April 30, 2018 by Allie Nicodemo, Northeastern University
A Northeastern professor’s algorithm can predict aggressive behavior in autistic children
Goodwin and his team outfitted the children with biosensors—like the one pictured here—that measured movements, heart rate, skin surface temperature, and perspiration. Credit: Adam Glanzman/Northeastern University

For some families, having a child with autism who behaves aggressively to themselves or others can mean self-imposed confinement. Unpredictable aggression is dangerous, so parents may choose to avoid restaurants, parks, and other social settings. But living in this safety bubble leaves kids with autism little room to explore the world. And it diminishes everyone's quality of life.

Now, Northeastern behavioral scientist Matthew Goodwin has developed a way to predict when an or adolescent will behave aggressively before it happens. His research offers hope for families with children on the spectrum to lead safer and more enriching lives.

Sensing danger

Understanding an autistic child's behavior requires an understanding of his or her stress, anxiety, and arousal, said Goodwin, an interdisciplinary associate professor with joint appointments in the Bouvé College of Health Sciences and the College of Computer and Information Sciences. But people with autism can't always express how they feel, either with words or facial expressions.

To overcome this challenge, Goodwin and his colleagues from Northeastern, University of Pittsburgh, and Maine Medical Center devised a system that employs wearable biosensors, a mobile app, and a machine learning algorithm. The system allows them to wirelessly measure bodily changes in individuals with autism and use that data to predict when they will behave aggressively.

Goodwin made his discovery during a study involving 20 autistic children who had been admitted to a psychiatric inpatient hospital because they were engaging in high rates of unpredictable behavior dangerous to themselves or others. Goodwin and his team outfitted the children with biosensors that measured movements, heart rate, skin surface temperature, and perspiration.

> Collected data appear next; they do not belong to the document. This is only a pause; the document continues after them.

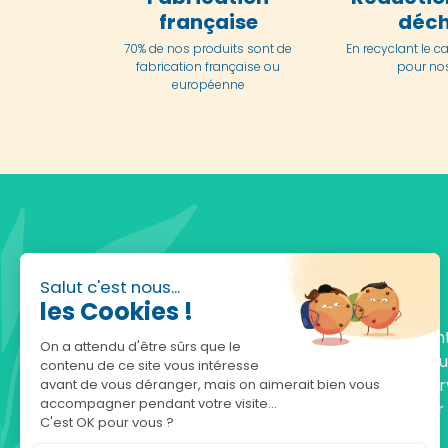
française
déch
70% de nos produits sont de
En
recyclant le c
fabrication française ou
pour nos
européenne
Salut c'est nous...
les Cookies !
Fondée en 2010, achatnature.com est une en
On a attendu d'être sûrs que le
française qui réunit plus de 5000 produits po
contenu de ce site vous intéresse
comprendre et protéger la nature. Notre serv
avant de vous déranger, mais on aimerait bien vous
accompagner pendant votre visite...
est à votre écoute, du lundi au vendredi, pour
C'est OK pour vous ?
accompagner.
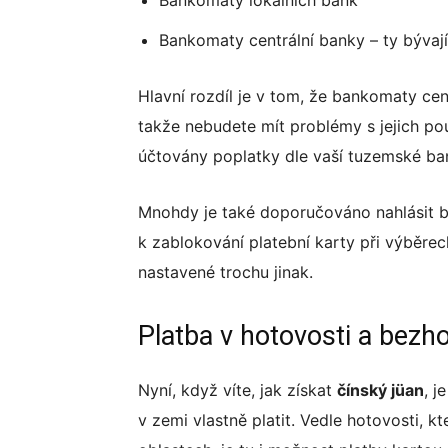
Bankomaty lokálních bank
Bankomaty centrální banky – ty býva
Hlavní rozdíl je v tom, že bankomaty cent
takže nebudete mít problémy s jejich po
účtovány poplatky dle vaší tuzemské ba
Mnohdy je také doporučováno nahlásit b
k zablokování platební karty při výběre
nastavené trochu jinak.
Platba v hotovosti a bezh
Nyní, když víte, jak získat
čínský jüan
, j
v zemi vlastně platit. Vedle hotovosti, k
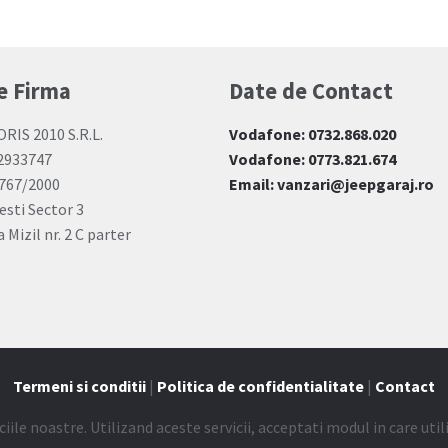
e Firma
Date de Contact
ORIS 2010 S.R.L.
Vodafone: 0732.868.020
12933747
Vodafone: 0773.821.674
767/2000
Email: vanzari@jeepgaraj.ro
esti Sector 3
 Mizil nr. 2 C parter
Termeni si conditii
|
Politica de confidentialitate
|
Contact
ciile noastre. Utilizand aceste servicii, acceptati modul in care uti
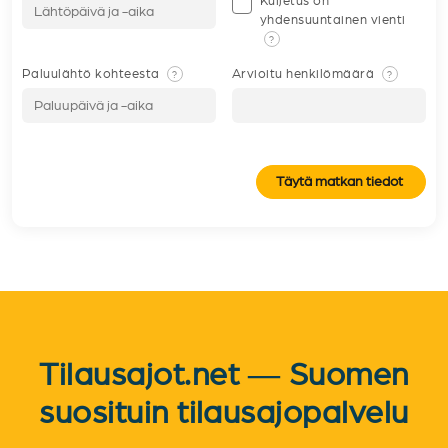
Kuljetus on
yhdensuuntainen vienti
?
Paluulähtö kohteesta
Arvioitu henkilömäärä
?
?
Täytä matkan tiedot
Tilausajot.net — Suomen
suosituin tilausajopalvelu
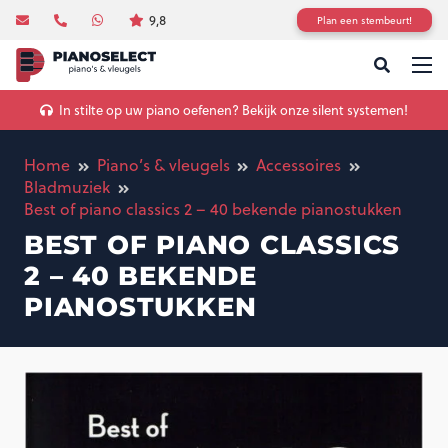
9,8
Plan een stembeurt!
In stilte op uw piano oefenen? Bekijk onze silent systemen!
Home
Piano’s & vleugels
Accessoires
Bladmuziek
Best of piano classics 2 – 40 bekende pianostukken
BEST OF PIANO CLASSICS
2 – 40 BEKENDE
PIANOSTUKKEN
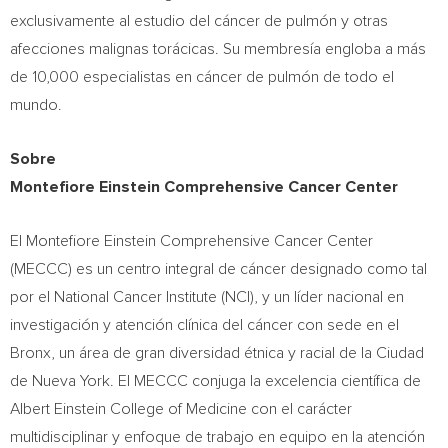
exclusivamente al estudio del cáncer de pulmón y otras
afecciones malignas torácicas. Su membresía engloba a más
de 10,000 especialistas en cáncer de pulmón de todo el
mundo.
Sobre
Montefiore Einstein Comprehensive Cancer Center
El Montefiore Einstein Comprehensive Cancer Center
(MECCC) es un centro integral de cáncer designado como tal
por el National Cancer Institute (NCI), y un líder nacional en
investigación y atención clínica del cáncer con sede en el
Bronx, un área de gran diversidad étnica y racial de la Ciudad
de Nueva York. El MECCC conjuga la excelencia científica de
Albert Einstein College of Medicine con el carácter
multidisciplinar y enfoque de trabajo en equipo en la atención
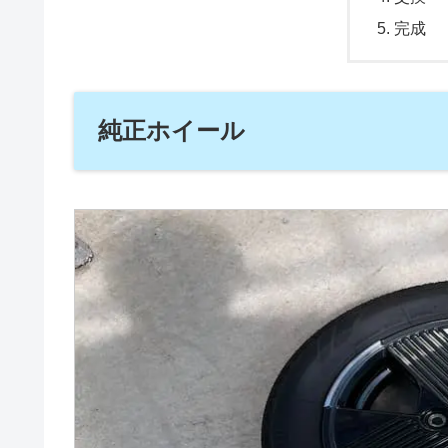
完成
純正ホイール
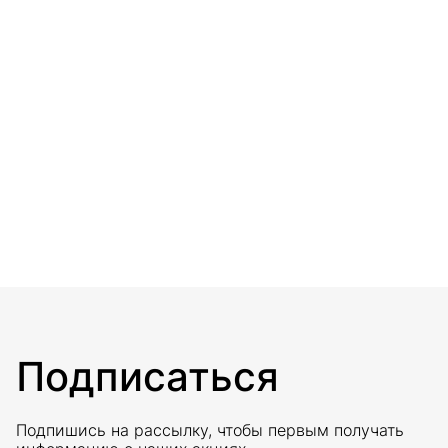
Подписаться
Подпишись на рассылку, чтобы первым получать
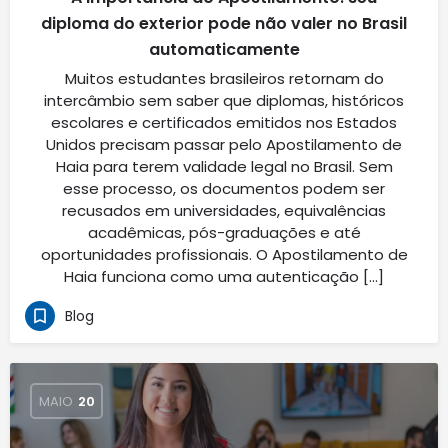
diploma do exterior pode não valer no Brasil
automaticamente
Muitos estudantes brasileiros retornam do
intercâmbio sem saber que diplomas, históricos
escolares e certificados emitidos nos Estados
Unidos precisam passar pelo Apostilamento de
Haia para terem validade legal no Brasil. Sem
esse processo, os documentos podem ser
recusados em universidades, equivalências
acadêmicas, pós-graduações e até
oportunidades profissionais. O Apostilamento de
Haia funciona como uma autenticação […]
Blog
MAIO
20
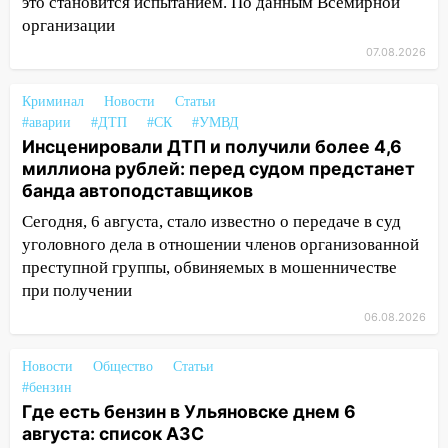
это становится испытанием. По данным Всемирной
11:25
В Ульяновске ИИ будет выявлять
организации
нарушителей на контейнерных
площадках
07.08.2026
11:20
Ульяновская шахматистка
Криминал
Новости
Статьи
Валерия Клейменова выиграла два
#аварии
#ДТП
#СК
#УМВД
золота в составе сборной мира
Инсценировали ДТП и получили более 4,6
11:16
В Ульяновске открыли памятную
миллиона рублей: перед судом предстанет
доску декабристу Кондратию Рылееву
банда автоподставщиков
Сегодня, 6 августа, стало известно о передаче в суд
10:40
В Ульяновске спасатели ночью
уголовного дела в отношении членов организованной
нашли потерявшегося в заброшенных
преступной группы, обвиняемых в мошенничестве
садах 79-летнего мужчину
при получении
10:26
На нескольких улицах Ульяновска
06.08.2026
временно отключили холодную воду
10:14
В Ульяновске двоих участников
Новости
Общество
Статьи
коррупционной схемы при ЦГКБ
#бензин
отправили в колонию на 7 и 8 лет
Где есть бензин в Ульяновске днем 6
августа: список АЗС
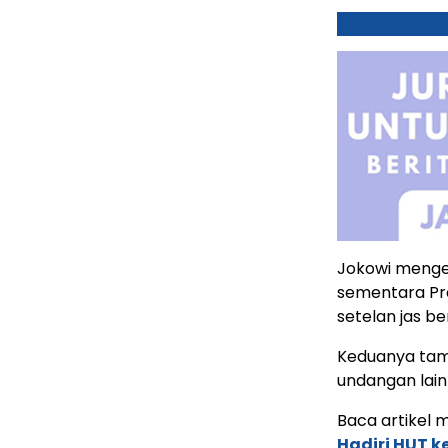
Jokowi mengen
sementara Pr
setelan jas b
Keduanya tam
undangan lain
Baca artikel me
Hadiri HUT ke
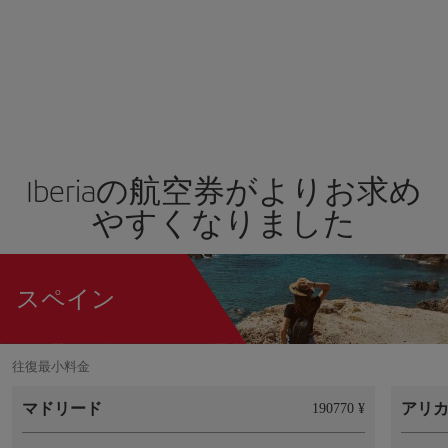
Iberiaの航空券がよりお求め
やすくなりました
スペイン
往復最小料金
マドリード
アリ
190770 ¥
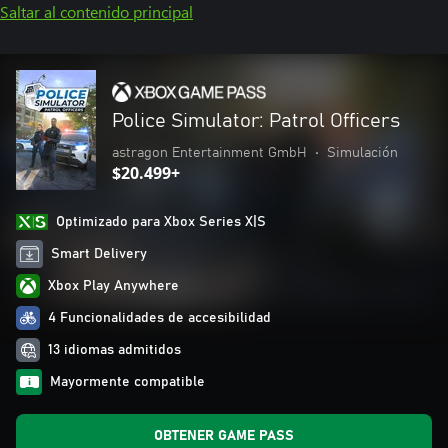
Saltar al contenido principal
Police Simulator: Patrol Officers
astragon Entertainment GmbH
•
Simulación
$20.499+
Optimizado para Xbox Series X|S
Smart Delivery
Xbox Play Anywhere
4 Funcionalidades de accesibilidad
13 idiomas admitidos
Mayormente compatible
OBTENER GAME PASS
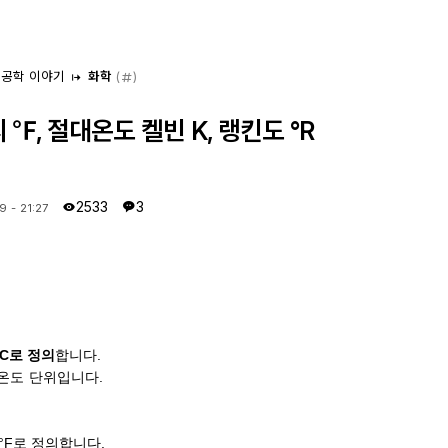
 공학 이야기
화학
(
)
 ℉, 절대온도 켈빈 K, 랭킨도 °R
2533
3
9 - 21:27
°C로 정의
합니다.
 온도 단위입니다.
2°F로 정의합니다.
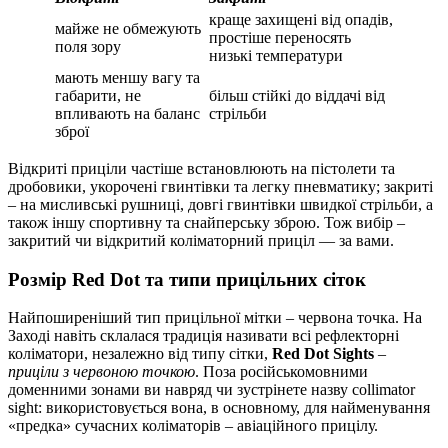
краще захищені від опадів,
майже не обмежують
простіше переносять
поля зору
низькі температури
мають меншу вагу та
габарити, не
більш стійкі до віддачі від
впливають на баланс
стрільби
зброї
Відкриті приціли частіше встановлюють на пістолети та
дробовики, укорочені гвинтівки та легку пневматику; закриті
– на мисливські рушниці, довгі гвинтівки швидкої стрільби, а
також іншу спортивну та снайперську зброю. Тож вибір –
закритий чи відкритий коліматорний приціл — за вами.
Розмір Red Dot та типи прицільних сіток
Найпоширеніший тип прицільної мітки – червона точка. На
Заході навіть склалася традиція називати всі рефлекторні
коліматори, незалежно від типу сітки,
Red Dot Sights
–
приціли з червоною точкою
. Поза російськомовними
доменними зонами ви навряд чи зустрінете назву collimator
sight: використовується вона, в основному, для найменування
«предка» сучасних коліматорів – авіаційного прицілу.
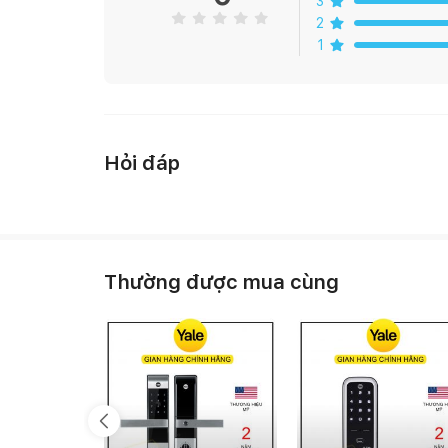
3
2
1
Hỏi đáp
Thường được mua cùng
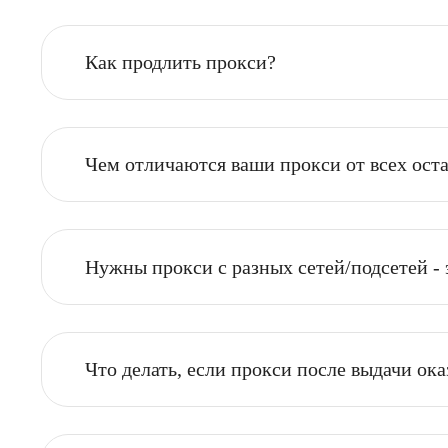
уточнение деталей заказа, таких как цель 
Как продлить прокси?
Чем отличаются ваши прокси от все
Нужны прокси с разных сетей/подсет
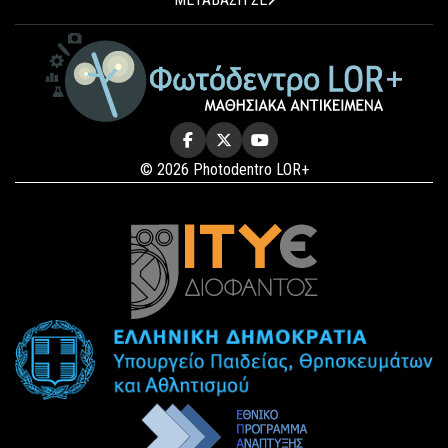
© 2026 Photodentro LOR+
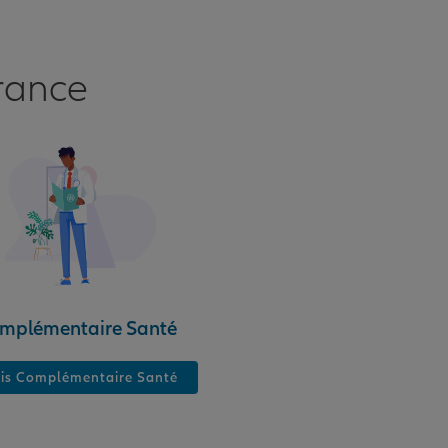
rance
mplémentaire Santé
is Complémentaire Santé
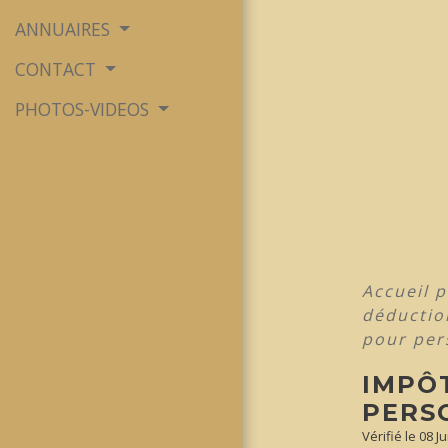
ANNUAIRES
CONTACT
PHOTOS-VIDEOS
Accueil p
déductio
pour per
IMPÔ
PERS
Vérifié le 08 J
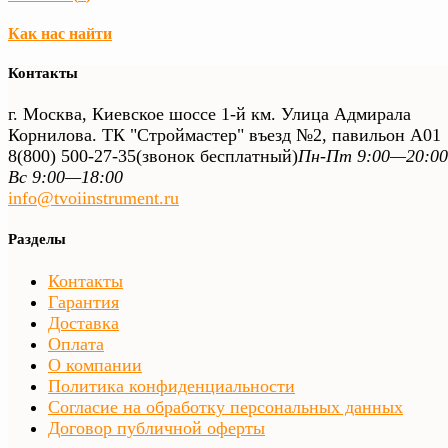
Как нас найти
Контакты
г. Москва, Киевское шоссе 1-й км. Улица Адмирала
Корнилова. ТК "Строймастер" въезд №2, павильон А01
8(800) 500-27-35
(звонок бесплатный)
Пн-Пт 9:00—20:00
Вс 9:00—18:00
info@tvoiinstrument.ru
Разделы
Контакты
Гарантия
Доставка
Оплата
О компании
Политика конфиденциальности
Согласие на обработку персональных данных
Договор публичной оферты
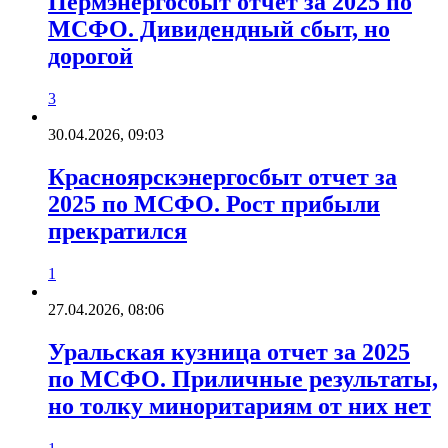
Пермэнергосбыт отчет за 2025 по
МСФО. Дивидендный сбыт, но
дорогой
3
30.04.2026, 09:03
Красноярскэнергосбыт отчет за
2025 по МСФО. Рост прибыли
прекратился
1
27.04.2026, 08:06
Уральская кузница отчет за 2025
по МСФО. Приличные результаты,
но толку миноритариям от них нет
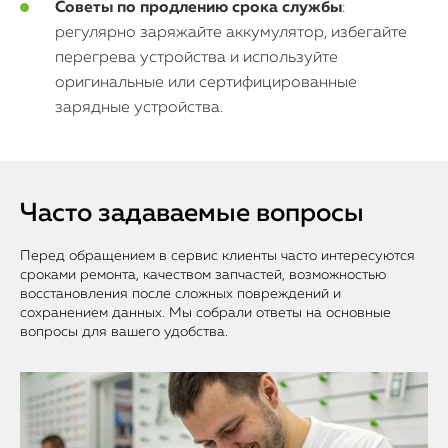
Советы по продлению срока службы
:
регулярно заряжайте аккумулятор, избегайте
перегрева устройства и используйте
оригинальные или сертифицированные
зарядные устройства.
Часто задаваемые вопросы
Перед обращением в сервис клиенты часто интересуются
сроками ремонта, качеством запчастей, возможностью
восстановления после сложных повреждений и
сохранением данных. Мы собрали ответы на основные
вопросы для вашего удобства.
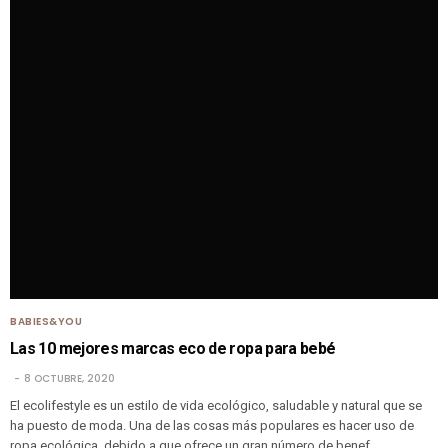
BABIES&YOU
Las 10 mejores marcas eco de ropa para bebé
8 OCTUBRE, 2020
El ecolifestyle es un estilo de vida ecológico, saludable y natural que se
ha puesto de moda. Una de las cosas más populares es hacer uso de
ropa ecológica, debido a que ofrece un gran número de benef…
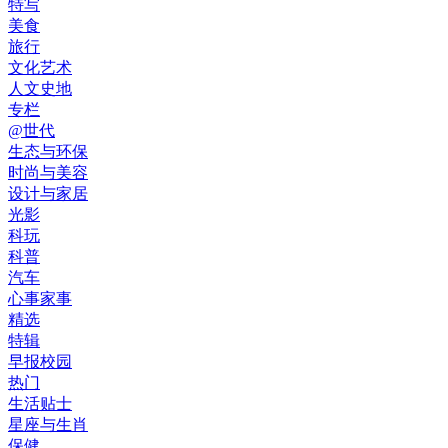
特写
美食
旅行
文化艺术
人文史地
专栏
@世代
生态与环保
时尚与美容
设计与家居
光影
科玩
科普
汽车
心事家事
精选
特辑
早报校园
热门
生活贴士
星座与生肖
保健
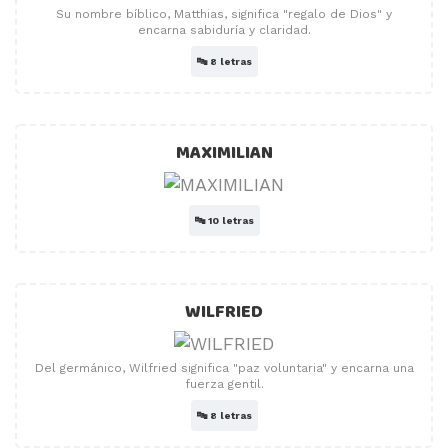
Su nombre bíblico, Matthias, significa "regalo de Dios" y
encarna sabiduría y claridad.
🔤
8 letras
MAXIMILIAN
🔤
10 letras
WILFRIED
Del germánico, Wilfried significa "paz voluntaria" y encarna una
fuerza gentil.
🔤
8 letras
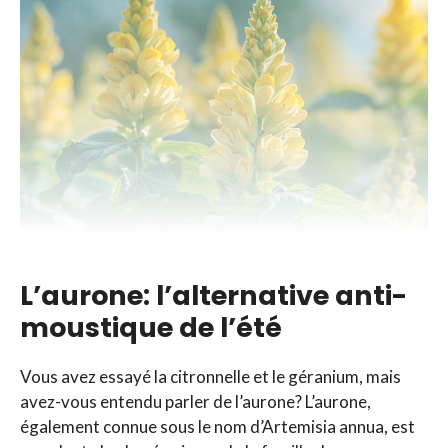
L’aurone: l’alternative anti-
moustique de l’été
Vous avez essayé la citronnelle et le géranium, mais
avez-vous entendu parler de l’aurone? L’aurone,
également connue sous le nom d’Artemisia annua, est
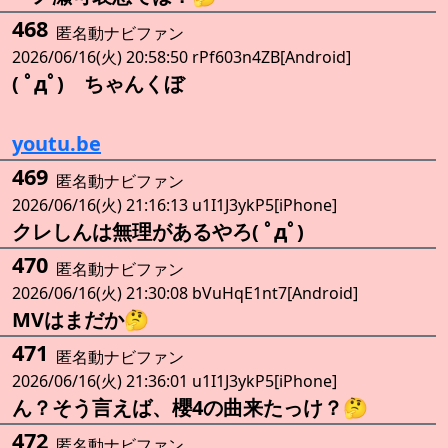
468
匿名動ナビファン
2026/06/16(火) 20:58:50 rPf603n4ZB[Android]
( ﾟдﾟ) ちゃんくぼ
youtu.be
469
匿名動ナビファン
2026/06/16(火) 21:16:13 u1I1J3ykP5[iPhone]
クレしんは無理があるやろ( ﾟдﾟ)
470
匿名動ナビファン
2026/06/16(火) 21:30:08 bVuHqE1nt7[Android]
MVはまだか🤔
471
匿名動ナビファン
2026/06/16(火) 21:36:01 u1I1J3ykP5[iPhone]
ん？そう言えば、櫻4の曲来たっけ？🤔
472
匿名動ナビファン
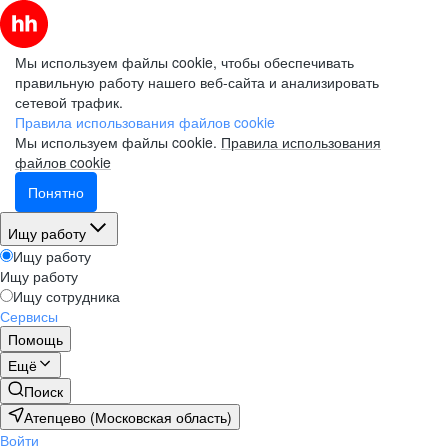
Мы используем файлы cookie, чтобы обеспечивать
правильную работу нашего веб-сайта и анализировать
сетевой трафик.
Правила использования файлов cookie
Мы используем файлы cookie.
Правила использования
файлов cookie
Понятно
Ищу работу
Ищу работу
Ищу работу
Ищу сотрудника
Сервисы
Помощь
Ещё
Поиск
Атепцево (Московская область)
Войти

Goodwin's research team observed the kids interacting with clinicians over repeated four-hour periods. The researchers used the to track all the times each patient was aggressive. This observational data was synchronized with a clock in the biosensors the children wore. This allowed researchers to match each aggressive episode with the bodily changes that occurred before, during, and after.

"We had 87 hours of observations using that method with 20 inpatient youth with autism, capturing 548 time-stamped aggressive episodes with accompanying biosensor data," Goodwin said.

The predictive power of data

The researchers then fed the data to a machine learning algorithm. They hoped the historical record of a child's behavior could be used to predict future behavior. And it worked.

"We found that if we use the last three minutes of physiological data, we could predict whether that person is going to behave aggressively in the subsequent one minute with 84 percent average accuracy," Goodwin said.

This ability is a major breakthrough for families and clinicians, Goodwin said. It means they can prepare for aggressive episodes by clearing the room or focusing attention on the child. Even better, a clinician or parent may be able to prevent the incident altogether by cuing the child to take deep breaths or engage in a calming activity.

Right now, Goodwin likens the algorithm's capabilities to early versions of Siri or Alexa. These virtual assistants are adept at understanding our speech, regardless of race, ethnicity, dialect, age, or education level. But that wasn't always the case, Goodwin said.

"Back in the day, you had to read known passages so it could learn how you pronounce certain words. We're kind of in the same boat here. As we get more data from more people over longer periods of time, we should have a larger data set that will work with any new person coming in. But when you first start, you need data for each person individually to train the system before it can perform well," Goodwin said. He has just received three years of funding from the Department of Defense to undertake more studies that will provide additional data to scale up the project.

Reflecting on April as Autism Awareness Month, Goodwin said there is a need for more resources dedicated to research on education, screening, and more personalized interventions for autism.

"It's occurring at an alarmingly high rate, is incredibly complex, and a lifelong developmental disorder, so I do think it needs more attention and innovative approaches," Goodwin said.